Now, they’re trying to parlay that title into success at the next level.

Hunter and Jerome declared for the 2019 NBA drat with the intent to stay in it, Virginia announced.

Hunter will probably be a top-10, maybe even top-five, pick.

At 6-foot-8 with a 7-foot-2 wingspan and a strong base and impressive lateral mobility, the forward has excellent defensive versatility. He’s steady on and off the ball. I question whether he’ll lock up the better athletes he’ll more regularly face in the NBA, but his defensive floor is quite high.

He’s also a good 3-point shooter, though his slow release limits the number of attempts he can get up. Otherwise, Hunter lacks the explosiveness and ball-handling to become a traditional star.

Maybe he’ll be an excellent 3-and-D role player.
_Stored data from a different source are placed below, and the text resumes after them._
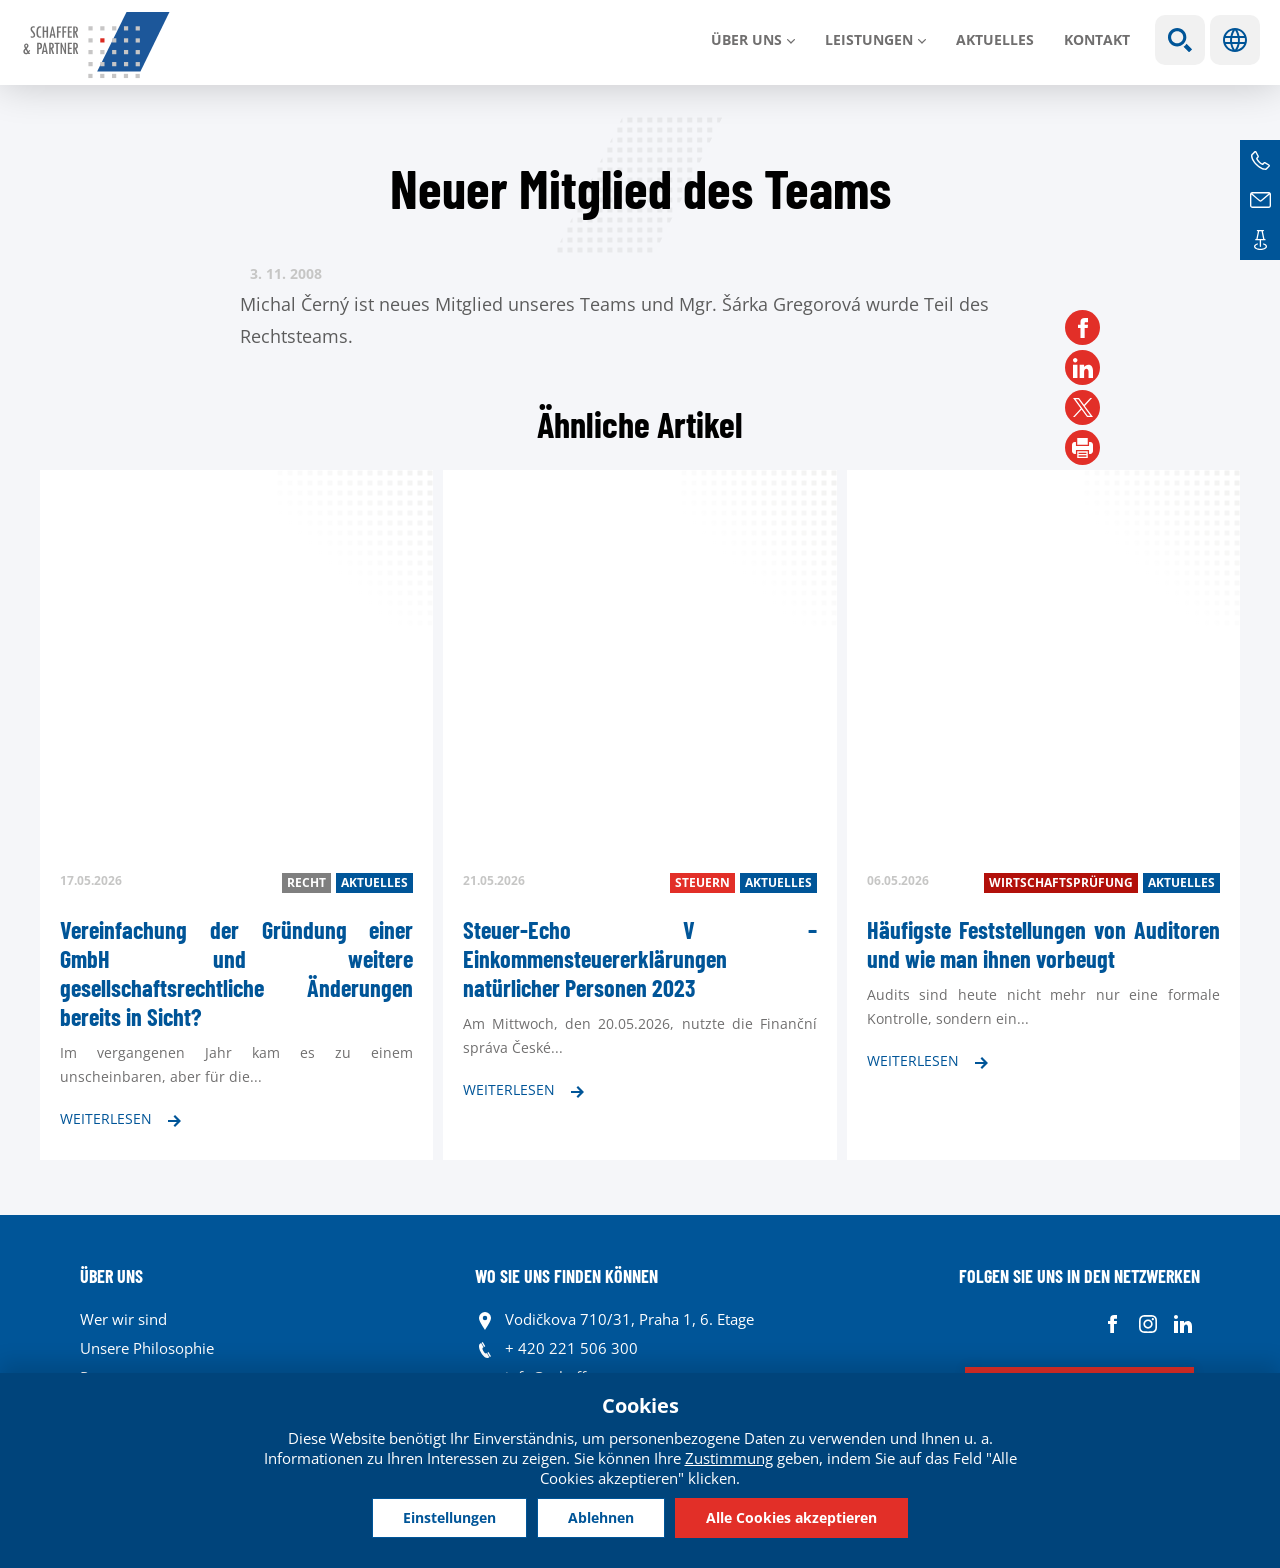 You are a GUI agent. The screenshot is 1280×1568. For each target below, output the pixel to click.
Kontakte (1260, 240)
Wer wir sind (123, 1319)
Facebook (1112, 1324)
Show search (1180, 40)
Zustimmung (729, 1458)
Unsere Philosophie (147, 1348)
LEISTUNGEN (869, 39)
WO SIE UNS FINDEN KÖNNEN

In this weak-looking draft, that possibility is enough to make him coveted.

Jerome also lacks the burst to possess high upside, but that’s more understandable late in the first round, where he’s projected. The 6-foot-5 guard is a good outside shooter with a knack for getting open. He has plenty of distributing ability for a secondary playmaker but isn’t enough of a threat to create for himself to run an offense through him.

He’s limited defensively, but he has a decent knack for when to gamble when there’s good help – like Hunter – behind him.